Frischzellenkur zum zehnten Geburtstag
Im Kern ist „Origins“ immer noch eine Mixtur aus Schleichspiel und Action-Adventure. Allerdings wurde die Sammelwut, die viele Spieler in den vergangenen Teilen als das erkannten, was sie war - eine Beschäftigungstherapie, um Spielzeit zu schinden - dramatisch eingeschränkt. Statt dessen ist „Origins“ deutlich mehr Rollenspiel als zuvor. Man kann seinen Charakter Bayek nach eigenen Wünschen aufleveln, hat bei der Ausrüstung die Möglichkeit, immer neue, besser, stärkere Waffen zu finden und auch diese aufzuleveln. Zahllose Nebenquests - qualitativ alle zwischen sehr solide (räuchere ein Banditenlager aus und befreie alle) und sehr originell (kläre einen mysteriösen Mord auf) - warten darauf, erledigt zu werden. Das Kampfsystem ist deutlich verbessert worden. Statt wie in den früheren Teilen einfach nur auf die Kontern-Taste zu drücken und das Spiel damit fast auf Autopilot durchzuzocken, sind jetzt Taktik und Geschick gefragt. Die offene Welt, die man nach Lust und Laune bereisen und erkunden kann, ist prallvoll mit Orten, die die Neugier wecken. Darunter auch zahlreiche Gräber, Katakomben und überflutete Tempel, die nicht nur den Entdeckergeist anstacheln, sondern auch mit mächtigen Waffen, Gold und seltenen Materialien locken.

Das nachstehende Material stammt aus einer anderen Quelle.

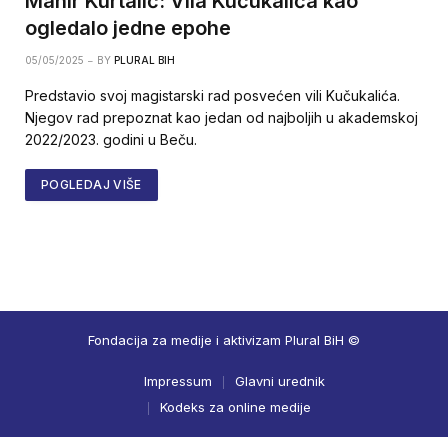
Mahir Kurtalić: Vila Kučukalića kao
ogledalo jedne epohe
05/05/2025
BY
PLURAL BIH
Predstavio svoj magistarski rad posvećen vili Kučukalića.
Njegov rad prepoznat kao jedan od najboljih u akademskoj
2022/2023. godini u Beču.
POGLEDAJ VIŠE
Fondacija za medije i aktivizam Plural BiH ©
Impressum
Glavni urednik
Kodeks za online medije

Bei all diesen Aktivitäten lässt Assassins Creed: Origins auch technisch die Muskeln spielen. Das historische Ägypten ist eine der schönsten, abwechslungsreichsten, buntesten Welten der Spielegeschichte. Ein Meisterwerk, insbesondere in 4K auf einem möglichst großen Fernseher (getestet wurde die Version für die PS4 Pro). Deutlich schwächer ist da allerdings die deutsche Synchro, die zudem beim ersten Spielstart erst heruntergeladen werden muss - auch der Disk befinden sich nur die englischen Audiodateien. Für Spieler mit schwachen Internetleitungen ist das durchaus ein Ärgernis, auch wenn das Paket nur gut 500 Megabyte groß ausfällt. Doch das ist schnell vergessen, wenn man sich auf Entdeckungsreise im alten Ägypten begibt, ganz und gar in diese faszinierende Welt eintaucht und beim Spielen völlig die Zeit vergisst. Zumindest so lange, bis die in der Reihe obligatorischen Spielabschnitte kommen, die in der nahen Zukunft spielen und die ein ums andere Mal nicht nur spielerisch irrelevant sind, sondern den Spieler auch aus der spannenden Vergangenheit reißen. Warum diese Abschnitte, deren spieleübergreifender Plott schon lange niemanden mehr interessiert (auch weil ihn kein Mensch mehr versteht), nicht einfach weggelassen werden, weiß auch nur noch Ubisoft.
Doch das alles sind nur kleine Ungereimtheiten am Rande. Im Kern ist „Assassins Creed: Origins“ die glanzvolle Wiederauferstehung einer Spielereihe, ein Meisterwerk, das man sich nicht entgehen lassen sollte.